--- EXERCISE DESCRIPTION ---
An exact transcription of all the records is required, minus the images.

*** SUPPLIED INFORMATION ***

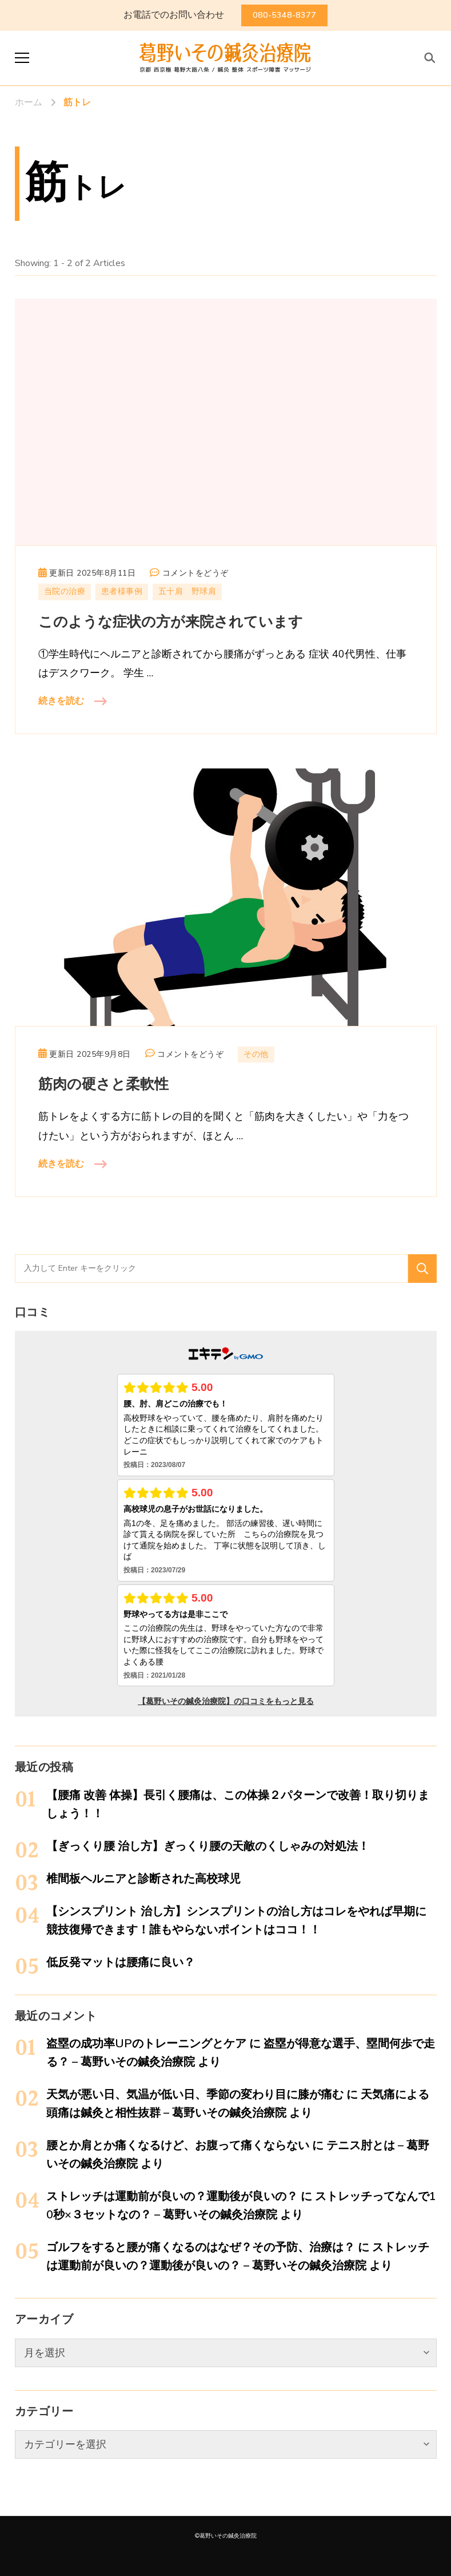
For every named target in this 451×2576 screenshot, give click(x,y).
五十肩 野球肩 (187, 591)
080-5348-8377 (284, 15)
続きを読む (61, 701)
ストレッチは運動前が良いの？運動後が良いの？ (172, 2196)
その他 (256, 1054)
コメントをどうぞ (195, 573)
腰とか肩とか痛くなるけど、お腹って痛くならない (177, 2145)
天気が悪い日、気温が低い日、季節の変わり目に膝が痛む (195, 2094)
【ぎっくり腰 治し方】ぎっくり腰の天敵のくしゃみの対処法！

*** End of SUPPLIED INFORMATION ***

--- RESULT OF THE TASK ---
For every named target in this 451×2576 screenshot, give click(x,y).
五十肩 野球肩 (187, 591)
080-5348-8377 (284, 15)
続きを読む (61, 701)
ストレッチは運動前が良いの？運動後が良いの？ (172, 2196)
その他 (256, 1054)
コメントをどうぞ (195, 573)
腰とか肩とか痛くなるけど、お腹って痛くならない (177, 2145)
天気が悪い日、気温が低い日、季節の変わり目に膝が痛む (195, 2094)
【ぎっくり腰 治し方】ぎっくり腰の天敵のくしゃみの対処法！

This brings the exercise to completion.